Christopher Edward Dyko

No. 68, 77, 53
- Position: Offensive tackle

Personal information
- Born: March 16, 1966 Champaign, Illinois, U.S.
- Died: December 28, 2014 (aged 48) Florida Keys, U.S.
- Listed height: 6 ft 6 in (1.98 m)
- Listed weight: 305 lb (138 kg)

Career information
- High school: University (Spokane Valley, Washington)
- College: Washington State
- NFL draft: 1989: 8th round, 221st overall pick

Career history
- Chicago Bears (1989); Seattle Seahawks (1990); New York/New Jersey Knights (1992); New York Giants (1992)*; Sacramento Gold Miners (1993–1994); Birmingham Barracudas (1995);
- * Offseason and/or practice squad member only

Awards and highlights
- Second-team All-Pac-10 (1988);

Career NFL statistics
- Games played: 8
- Games started: 1
- Stats at Pro Football Reference

= Chris Dyko =

American football player (1966–2014)

Christopher Edward Dyko (March 16, 1966 – December 28, 2014) was an American professional football player who was a tackle for eight games, starting once, with the Chicago Bears of the National Football League (NFL). He later signed with the New York Giants, playing for the New York/New Jersey Knights, and also played in the Canadian Football League (CFL).

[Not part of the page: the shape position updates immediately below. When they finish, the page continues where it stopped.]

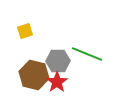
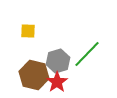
yellow square: moved 3 px right; rotated 21 degrees clockwise
green line: rotated 68 degrees counterclockwise
gray hexagon: rotated 15 degrees counterclockwise
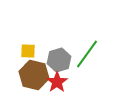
yellow square: moved 20 px down
green line: rotated 8 degrees counterclockwise
gray hexagon: moved 1 px right, 1 px up
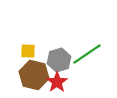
green line: rotated 20 degrees clockwise
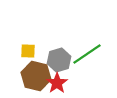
brown hexagon: moved 2 px right, 1 px down
red star: moved 1 px down
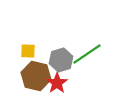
gray hexagon: moved 2 px right
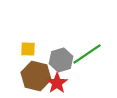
yellow square: moved 2 px up
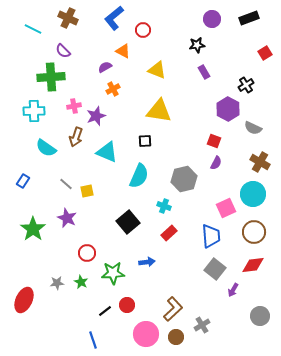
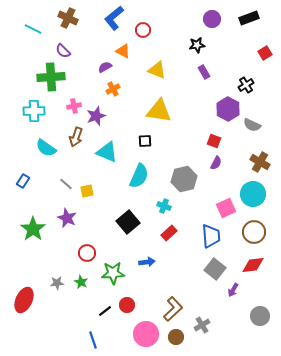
gray semicircle at (253, 128): moved 1 px left, 3 px up
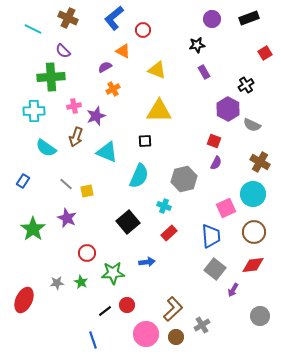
yellow triangle at (159, 111): rotated 8 degrees counterclockwise
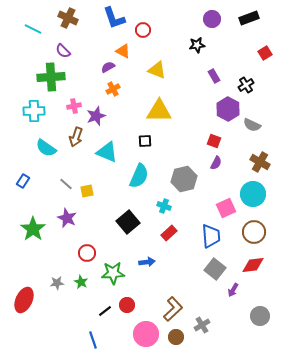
blue L-shape at (114, 18): rotated 70 degrees counterclockwise
purple semicircle at (105, 67): moved 3 px right
purple rectangle at (204, 72): moved 10 px right, 4 px down
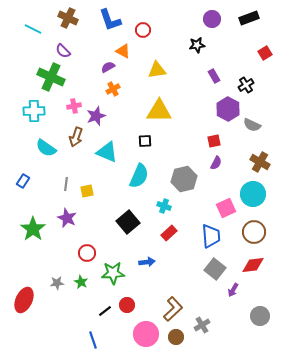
blue L-shape at (114, 18): moved 4 px left, 2 px down
yellow triangle at (157, 70): rotated 30 degrees counterclockwise
green cross at (51, 77): rotated 28 degrees clockwise
red square at (214, 141): rotated 32 degrees counterclockwise
gray line at (66, 184): rotated 56 degrees clockwise
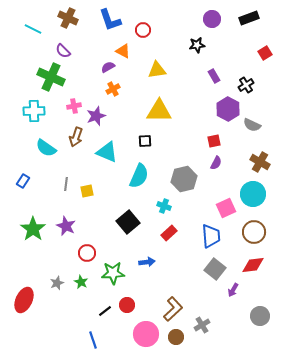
purple star at (67, 218): moved 1 px left, 8 px down
gray star at (57, 283): rotated 16 degrees counterclockwise
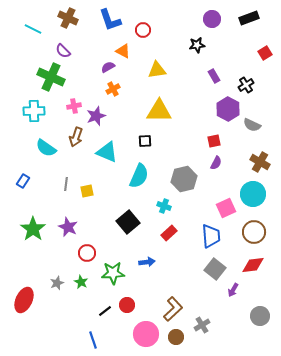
purple star at (66, 226): moved 2 px right, 1 px down
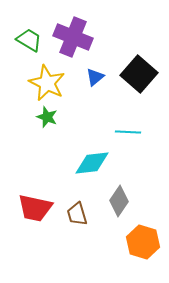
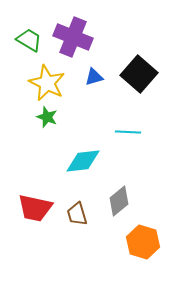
blue triangle: moved 1 px left; rotated 24 degrees clockwise
cyan diamond: moved 9 px left, 2 px up
gray diamond: rotated 16 degrees clockwise
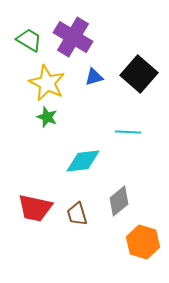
purple cross: rotated 9 degrees clockwise
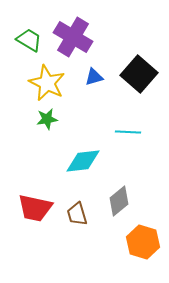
green star: moved 2 px down; rotated 30 degrees counterclockwise
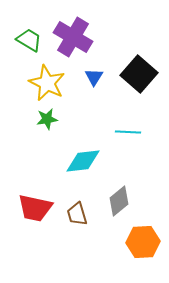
blue triangle: rotated 42 degrees counterclockwise
orange hexagon: rotated 20 degrees counterclockwise
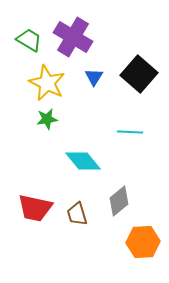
cyan line: moved 2 px right
cyan diamond: rotated 57 degrees clockwise
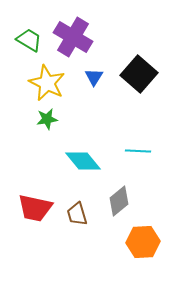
cyan line: moved 8 px right, 19 px down
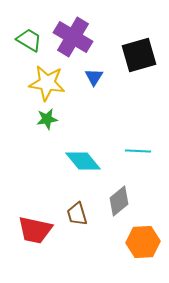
black square: moved 19 px up; rotated 33 degrees clockwise
yellow star: rotated 18 degrees counterclockwise
red trapezoid: moved 22 px down
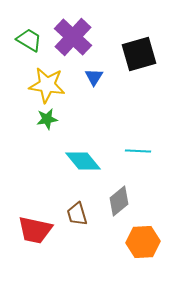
purple cross: rotated 12 degrees clockwise
black square: moved 1 px up
yellow star: moved 2 px down
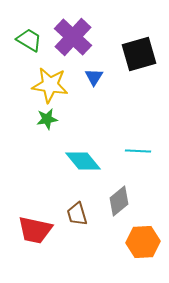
yellow star: moved 3 px right
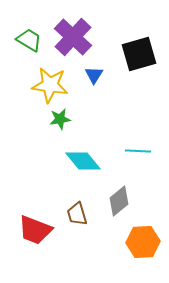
blue triangle: moved 2 px up
green star: moved 13 px right
red trapezoid: rotated 9 degrees clockwise
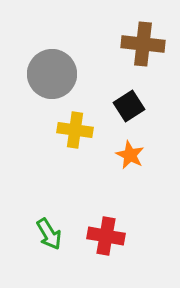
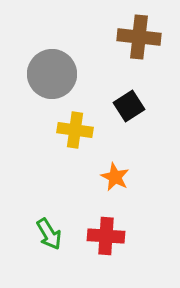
brown cross: moved 4 px left, 7 px up
orange star: moved 15 px left, 22 px down
red cross: rotated 6 degrees counterclockwise
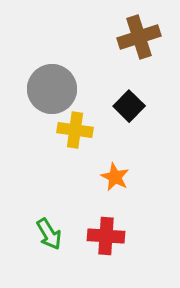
brown cross: rotated 24 degrees counterclockwise
gray circle: moved 15 px down
black square: rotated 12 degrees counterclockwise
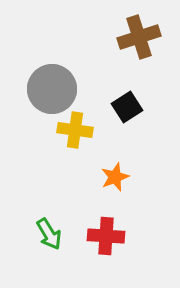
black square: moved 2 px left, 1 px down; rotated 12 degrees clockwise
orange star: rotated 24 degrees clockwise
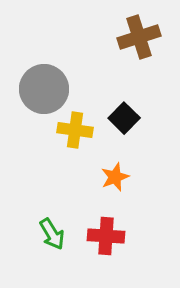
gray circle: moved 8 px left
black square: moved 3 px left, 11 px down; rotated 12 degrees counterclockwise
green arrow: moved 3 px right
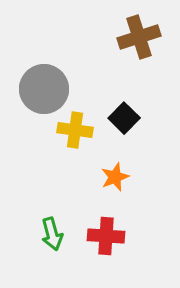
green arrow: rotated 16 degrees clockwise
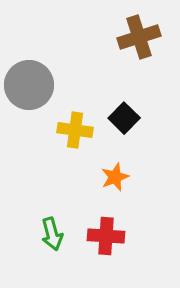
gray circle: moved 15 px left, 4 px up
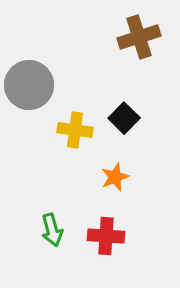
green arrow: moved 4 px up
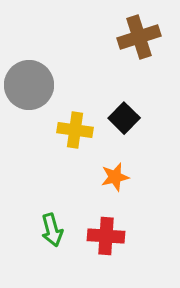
orange star: rotated 8 degrees clockwise
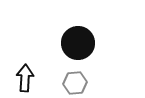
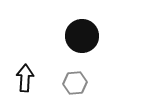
black circle: moved 4 px right, 7 px up
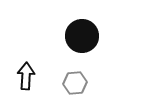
black arrow: moved 1 px right, 2 px up
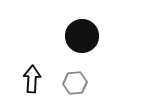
black arrow: moved 6 px right, 3 px down
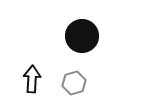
gray hexagon: moved 1 px left; rotated 10 degrees counterclockwise
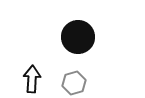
black circle: moved 4 px left, 1 px down
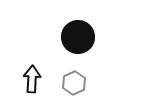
gray hexagon: rotated 10 degrees counterclockwise
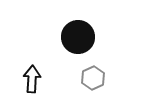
gray hexagon: moved 19 px right, 5 px up
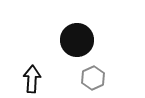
black circle: moved 1 px left, 3 px down
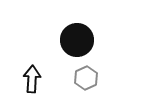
gray hexagon: moved 7 px left
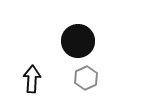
black circle: moved 1 px right, 1 px down
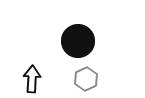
gray hexagon: moved 1 px down
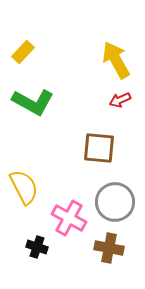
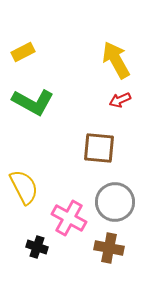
yellow rectangle: rotated 20 degrees clockwise
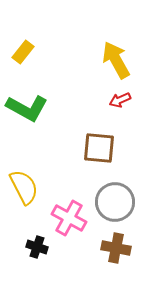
yellow rectangle: rotated 25 degrees counterclockwise
green L-shape: moved 6 px left, 6 px down
brown cross: moved 7 px right
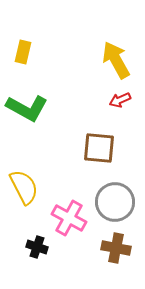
yellow rectangle: rotated 25 degrees counterclockwise
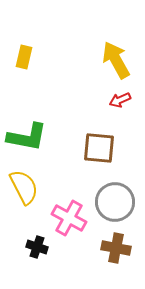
yellow rectangle: moved 1 px right, 5 px down
green L-shape: moved 29 px down; rotated 18 degrees counterclockwise
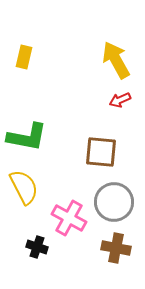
brown square: moved 2 px right, 4 px down
gray circle: moved 1 px left
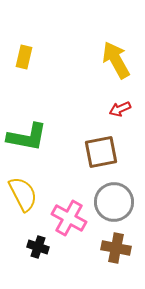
red arrow: moved 9 px down
brown square: rotated 16 degrees counterclockwise
yellow semicircle: moved 1 px left, 7 px down
black cross: moved 1 px right
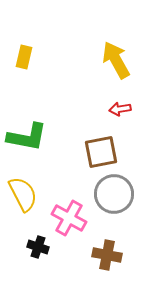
red arrow: rotated 15 degrees clockwise
gray circle: moved 8 px up
brown cross: moved 9 px left, 7 px down
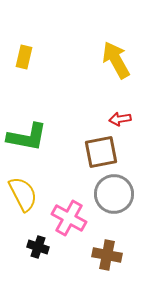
red arrow: moved 10 px down
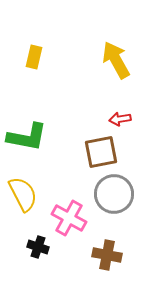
yellow rectangle: moved 10 px right
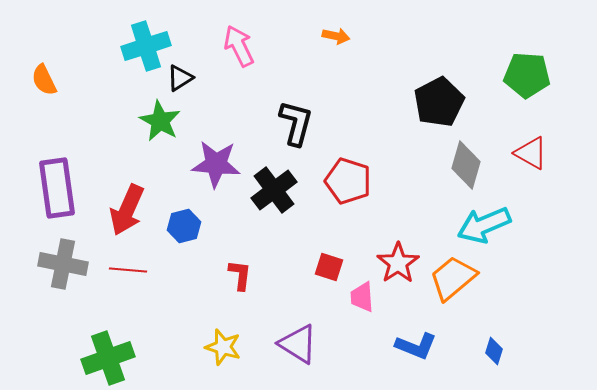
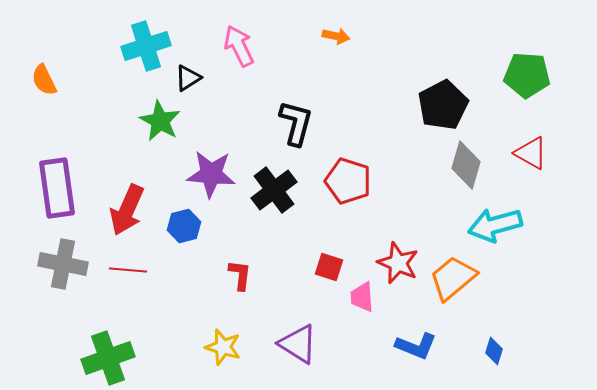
black triangle: moved 8 px right
black pentagon: moved 4 px right, 3 px down
purple star: moved 5 px left, 10 px down
cyan arrow: moved 11 px right; rotated 8 degrees clockwise
red star: rotated 15 degrees counterclockwise
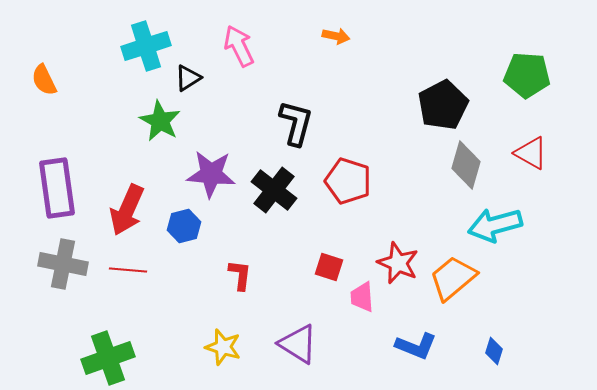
black cross: rotated 15 degrees counterclockwise
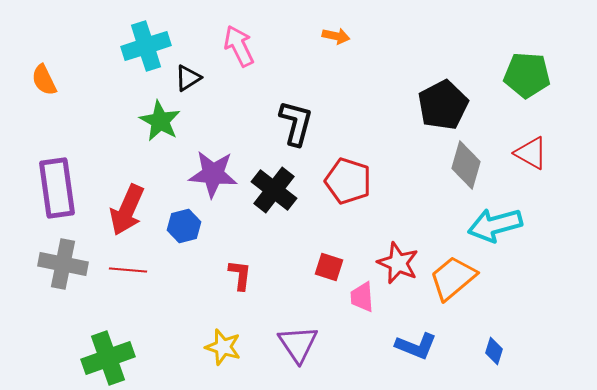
purple star: moved 2 px right
purple triangle: rotated 24 degrees clockwise
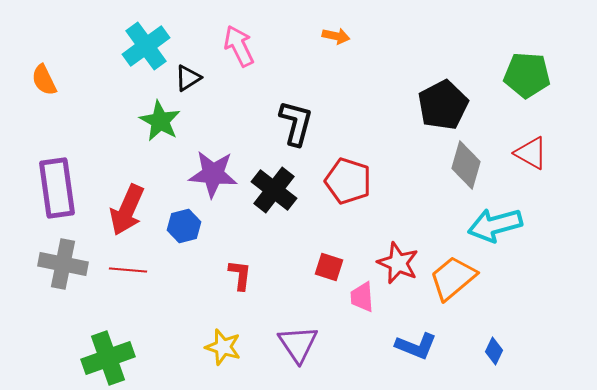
cyan cross: rotated 18 degrees counterclockwise
blue diamond: rotated 8 degrees clockwise
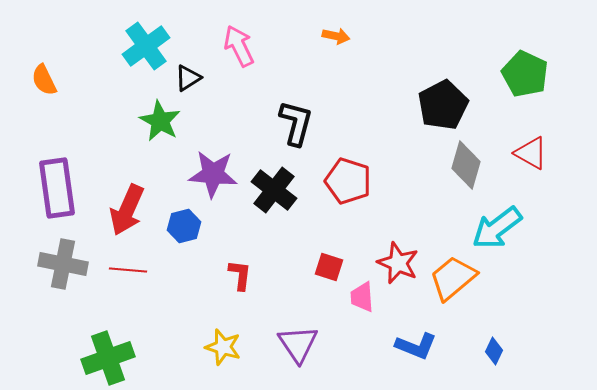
green pentagon: moved 2 px left, 1 px up; rotated 21 degrees clockwise
cyan arrow: moved 2 px right, 3 px down; rotated 22 degrees counterclockwise
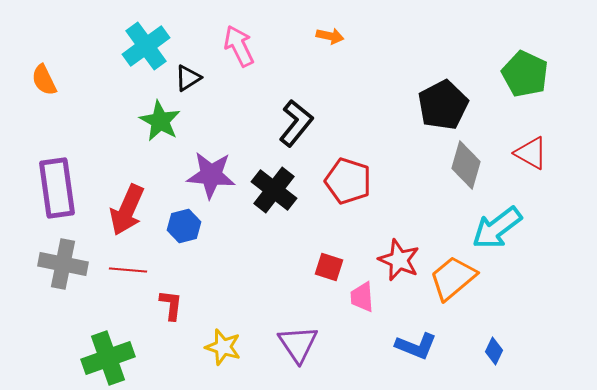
orange arrow: moved 6 px left
black L-shape: rotated 24 degrees clockwise
purple star: moved 2 px left, 1 px down
red star: moved 1 px right, 3 px up
red L-shape: moved 69 px left, 30 px down
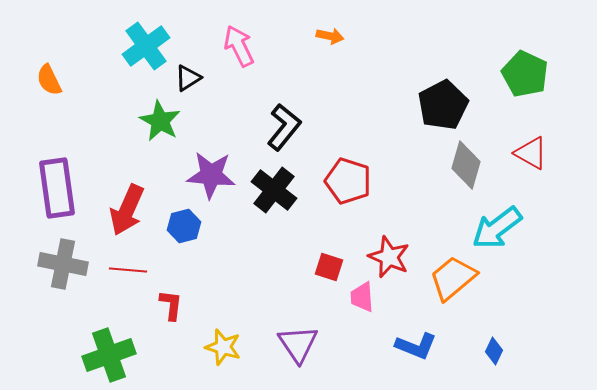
orange semicircle: moved 5 px right
black L-shape: moved 12 px left, 4 px down
red star: moved 10 px left, 3 px up
green cross: moved 1 px right, 3 px up
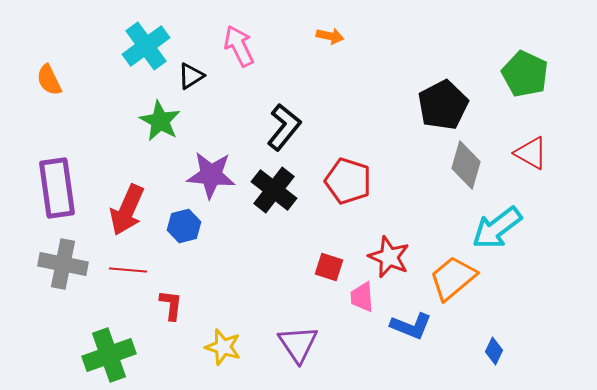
black triangle: moved 3 px right, 2 px up
blue L-shape: moved 5 px left, 20 px up
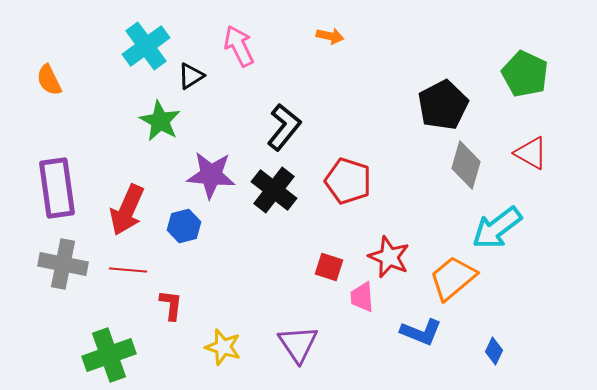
blue L-shape: moved 10 px right, 6 px down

Dyko played college football for the Washington State Cougars in Pullman under head coaches Jim Walden and Dennis Erickson. In his senior season in 1988, the Cougars won the Aloha Bowl and finished with a 9–3 record. He was selected by the Bears in the eighth round of the 1989 NFL draft.

==Post-football career==
Dyko received a Master of Education degree from WSU in 1996. He was employed by the American Military University online learning institution as its northwest regional coordinator and was an adjunct professor.

==Death==
On December 28, 2014, while riding his bicycle in the Florida Keys, Dyko was struck and killed in a hit and run incident.